Your objective: Please set down every line of the records below exactly, without the pictures.

Records for the task:

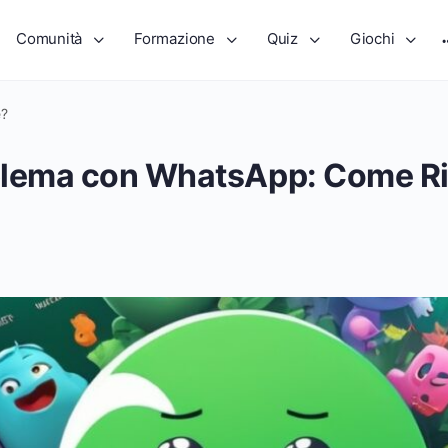
Comunità
Formazione
Quiz
Giochi
e?
blema con WhatsApp: Come Ri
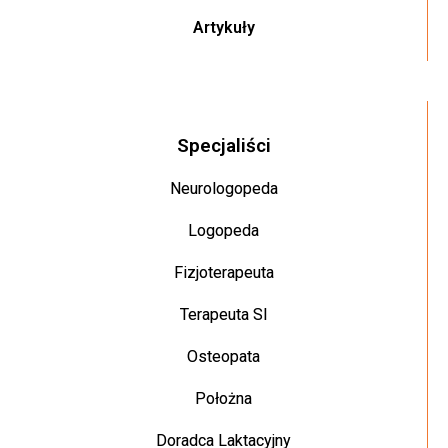
Artykuły
Specjaliści
Neurologopeda
Logopeda
Fizjoterapeuta
Terapeuta SI
Osteopata
Położna
Doradca Laktacyjny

Answer to the exercise:
Comunità
Formazione
Quiz
Giochi
e?
blema con WhatsApp: Come Ri
Artykuły
Specjaliści
Neurologopeda
Logopeda
Fizjoterapeuta
Terapeuta SI
Osteopata
Położna
Doradca Laktacyjny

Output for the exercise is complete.